◆ **Instructions to follow**
For this item, repeat the material exactly while omitting its pictures.
(Data extract)
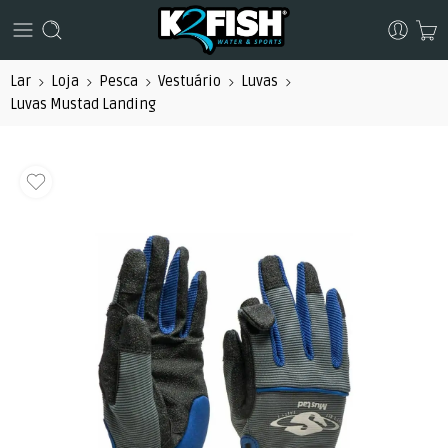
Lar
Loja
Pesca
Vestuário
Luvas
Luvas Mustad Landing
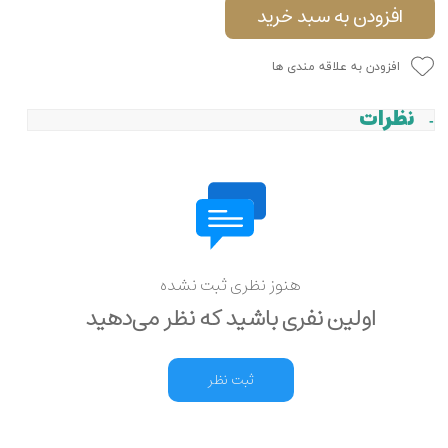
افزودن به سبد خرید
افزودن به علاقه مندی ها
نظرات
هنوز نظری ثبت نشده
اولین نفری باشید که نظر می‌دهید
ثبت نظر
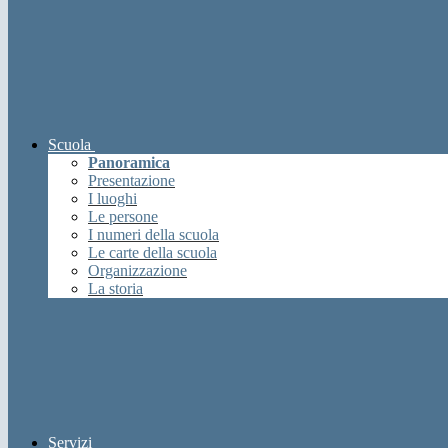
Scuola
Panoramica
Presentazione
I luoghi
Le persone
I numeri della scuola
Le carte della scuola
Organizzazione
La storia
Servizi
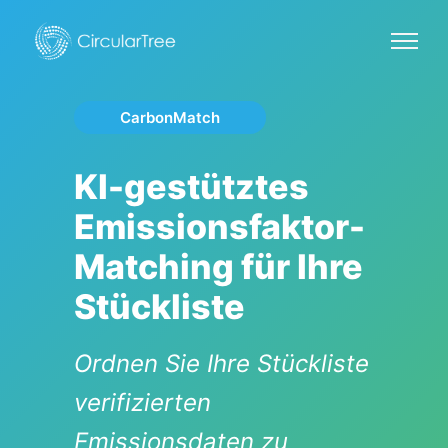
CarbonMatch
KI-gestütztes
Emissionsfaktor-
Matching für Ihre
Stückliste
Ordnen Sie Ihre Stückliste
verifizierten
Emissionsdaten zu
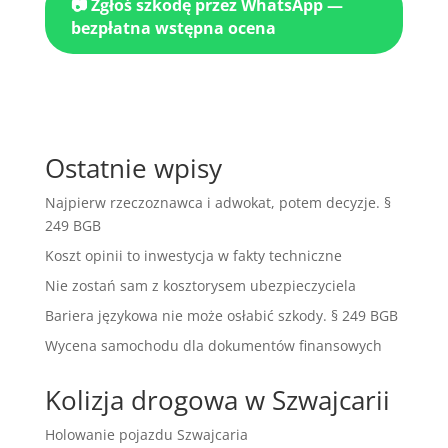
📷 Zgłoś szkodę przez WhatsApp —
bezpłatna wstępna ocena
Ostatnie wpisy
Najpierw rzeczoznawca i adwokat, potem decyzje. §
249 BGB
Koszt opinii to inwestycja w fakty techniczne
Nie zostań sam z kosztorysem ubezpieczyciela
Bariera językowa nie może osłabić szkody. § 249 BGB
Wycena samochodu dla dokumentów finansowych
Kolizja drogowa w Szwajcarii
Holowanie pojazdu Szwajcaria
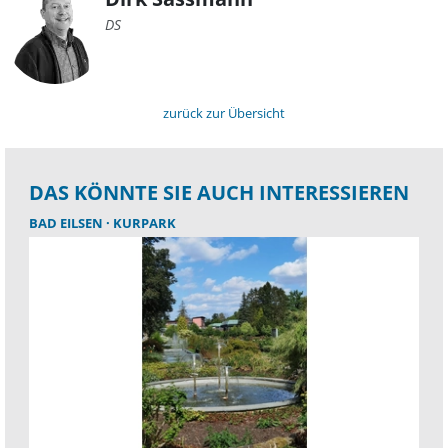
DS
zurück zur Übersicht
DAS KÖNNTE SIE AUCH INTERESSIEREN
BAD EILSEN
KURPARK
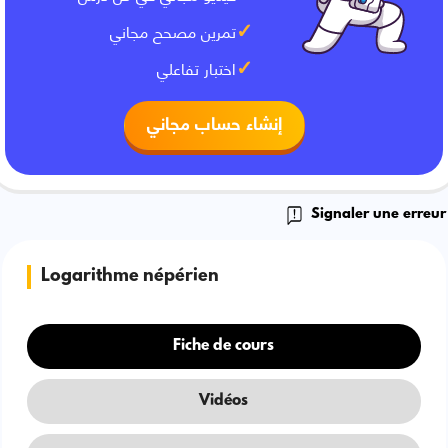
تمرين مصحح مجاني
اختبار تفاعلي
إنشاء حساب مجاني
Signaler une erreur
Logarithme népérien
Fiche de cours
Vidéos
(End Data extract)
◆ **Answer to this problem**
Lar
Loja
Pesca
Vestuário
Luvas
Luvas Mustad Landing
افزودن به سبد خرید
افزودن به علاقه مندی ها
نظرات
هنوز نظری ثبت نشده
اولین نفری باشید که نظر می‌دهید
ثبت نظر
Scuola
Panoramica
Presentazione
I luoghi
Le persone
I numeri della scuola
Le carte della scuola
Organizzazione
La storia
Servizi
CarbonMatch
KI-gestütztes
Emissionsfaktor-
Matching für Ihre
Stückliste
Ordnen Sie Ihre Stückliste
verifizierten
Emissionsdaten zu
📷 Zgłoś szkodę przez WhatsApp —
bezpłatna wstępna ocena
Ostatnie wpisy
Najpierw rzeczoznawca i adwokat, potem decyzje. §
249 BGB
Koszt opinii to inwestycja w fakty techniczne
Nie zostań sam z kosztorysem ubezpieczyciela
Bariera językowa nie może osłabić szkody. § 249 BGB
Wycena samochodu dla dokumentów finansowych
Kolizja drogowa w Szwajcarii
Holowanie pojazdu Szwajcaria
DS
zurück zur Übersicht
DAS KÖNNTE SIE AUCH INTERESSIEREN
BAD EILSEN
KURPARK
تمرين مصحح مجاني
اختبار تفاعلي
إنشاء حساب مجاني
Signaler une erreur
Logarithme népérien
Fiche de cours
Vidéos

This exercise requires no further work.